Hi MDL developers,
first of all, thanks for your work and for finally making the SDK publicly available! Looks like the MDL really got it all right and could solve many of the interoperability issues that exist with heterogeneous tool pipelines and PBR today.
The SDK is quite impressive too (nice lean ABI layer, BTW), and I’m currently reading into the docs / trying to get on top of things, so I hope you don’t mind my (at this point possibly naive) questions.
It seems the following recipe would suffice to get some basic rendering and running (only considering the surface BSDF for simplicity of discussion):
- Implement the BSDFs that I want my renderer to use for MDL materials as functions that return 'color' in some kind of built-ins module (OSL seems complete enough to express those)

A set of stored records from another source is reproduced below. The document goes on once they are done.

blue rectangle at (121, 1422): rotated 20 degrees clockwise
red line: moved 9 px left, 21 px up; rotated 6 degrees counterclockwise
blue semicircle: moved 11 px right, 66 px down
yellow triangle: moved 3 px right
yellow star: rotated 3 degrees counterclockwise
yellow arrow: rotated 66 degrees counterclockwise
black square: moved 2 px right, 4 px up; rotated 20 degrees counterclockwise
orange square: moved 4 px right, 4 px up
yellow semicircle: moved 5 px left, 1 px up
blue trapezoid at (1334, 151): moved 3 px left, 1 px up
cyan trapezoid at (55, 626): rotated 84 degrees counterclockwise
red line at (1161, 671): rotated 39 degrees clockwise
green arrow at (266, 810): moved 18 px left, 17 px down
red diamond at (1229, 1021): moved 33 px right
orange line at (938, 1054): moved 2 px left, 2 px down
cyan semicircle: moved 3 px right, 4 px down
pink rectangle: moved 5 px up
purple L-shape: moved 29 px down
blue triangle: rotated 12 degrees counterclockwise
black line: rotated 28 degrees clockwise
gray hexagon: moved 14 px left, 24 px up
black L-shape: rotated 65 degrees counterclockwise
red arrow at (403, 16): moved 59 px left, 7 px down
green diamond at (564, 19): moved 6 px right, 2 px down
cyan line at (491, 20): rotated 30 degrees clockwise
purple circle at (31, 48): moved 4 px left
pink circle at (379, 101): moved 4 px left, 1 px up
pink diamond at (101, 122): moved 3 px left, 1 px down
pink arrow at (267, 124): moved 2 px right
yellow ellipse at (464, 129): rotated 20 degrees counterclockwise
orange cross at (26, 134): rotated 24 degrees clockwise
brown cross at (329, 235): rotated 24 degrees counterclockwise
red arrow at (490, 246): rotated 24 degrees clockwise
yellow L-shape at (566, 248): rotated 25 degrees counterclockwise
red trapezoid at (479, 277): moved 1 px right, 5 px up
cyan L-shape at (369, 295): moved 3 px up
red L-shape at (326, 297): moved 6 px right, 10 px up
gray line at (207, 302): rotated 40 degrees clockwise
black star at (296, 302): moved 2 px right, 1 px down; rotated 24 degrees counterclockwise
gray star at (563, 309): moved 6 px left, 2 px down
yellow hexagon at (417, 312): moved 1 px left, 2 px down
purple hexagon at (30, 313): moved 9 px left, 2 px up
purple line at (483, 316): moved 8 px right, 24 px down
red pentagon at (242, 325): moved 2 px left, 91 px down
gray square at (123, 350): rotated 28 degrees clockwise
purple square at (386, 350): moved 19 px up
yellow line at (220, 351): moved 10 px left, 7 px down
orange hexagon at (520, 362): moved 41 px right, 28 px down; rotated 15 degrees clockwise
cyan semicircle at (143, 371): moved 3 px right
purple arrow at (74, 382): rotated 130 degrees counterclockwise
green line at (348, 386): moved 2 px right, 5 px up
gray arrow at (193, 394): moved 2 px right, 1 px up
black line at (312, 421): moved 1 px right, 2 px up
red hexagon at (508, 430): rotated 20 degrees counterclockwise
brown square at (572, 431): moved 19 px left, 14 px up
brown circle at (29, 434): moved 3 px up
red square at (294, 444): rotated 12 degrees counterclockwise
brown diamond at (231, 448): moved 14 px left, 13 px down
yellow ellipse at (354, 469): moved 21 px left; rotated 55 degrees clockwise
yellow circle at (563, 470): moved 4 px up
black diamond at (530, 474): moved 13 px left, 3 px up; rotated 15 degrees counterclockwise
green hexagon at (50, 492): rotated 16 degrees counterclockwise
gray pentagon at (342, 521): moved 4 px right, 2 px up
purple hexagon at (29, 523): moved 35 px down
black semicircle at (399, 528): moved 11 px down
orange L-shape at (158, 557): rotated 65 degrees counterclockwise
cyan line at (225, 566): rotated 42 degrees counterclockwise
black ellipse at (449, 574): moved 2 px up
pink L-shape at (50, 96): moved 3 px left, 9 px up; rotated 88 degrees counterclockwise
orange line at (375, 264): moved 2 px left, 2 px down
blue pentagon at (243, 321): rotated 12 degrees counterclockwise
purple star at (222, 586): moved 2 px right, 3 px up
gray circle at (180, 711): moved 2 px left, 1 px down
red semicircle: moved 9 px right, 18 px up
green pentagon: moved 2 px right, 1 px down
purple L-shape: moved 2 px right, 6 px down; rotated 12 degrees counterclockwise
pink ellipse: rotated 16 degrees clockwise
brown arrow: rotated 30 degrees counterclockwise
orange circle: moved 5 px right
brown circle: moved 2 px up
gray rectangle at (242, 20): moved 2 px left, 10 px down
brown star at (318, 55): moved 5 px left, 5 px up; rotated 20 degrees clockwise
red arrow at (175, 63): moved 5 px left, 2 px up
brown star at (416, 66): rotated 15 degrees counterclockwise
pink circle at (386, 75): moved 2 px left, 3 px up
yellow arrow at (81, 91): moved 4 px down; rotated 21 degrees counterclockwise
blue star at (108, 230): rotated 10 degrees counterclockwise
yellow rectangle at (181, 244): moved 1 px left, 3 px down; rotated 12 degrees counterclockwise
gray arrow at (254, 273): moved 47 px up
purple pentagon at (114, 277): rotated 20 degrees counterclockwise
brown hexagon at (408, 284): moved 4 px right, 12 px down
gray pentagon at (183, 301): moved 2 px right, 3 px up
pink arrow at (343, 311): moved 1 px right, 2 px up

- Write some code that traverses the material's 'surface.scattering' expression and replaces all BSDFs found with those functions
- Pin the expression onto some dummy material's dummy BSDF's 'tint' parameter, to generate a single entry point that accepts 'state'
Yet API-wise the whole thing feels somewhat off-beat, but it also seems needlessly complex to write code against several (in case of supporting CUDA / GLSL) additional APIs for compilation, where I already have compilation abstracted by the MDL SDK…
Questions:
- The hack sketched out above would work, right?
- Is there a nicer way (there's a 'LinkUnit' and designated built-in modules that support 'native' annotations which hint into that direction, but little detail)?
- Is there some way to lock parameters to constants in class compilation mode / or, alternatively a way to mark inputs as varying (even if they default to a constant) for instance-level compilation?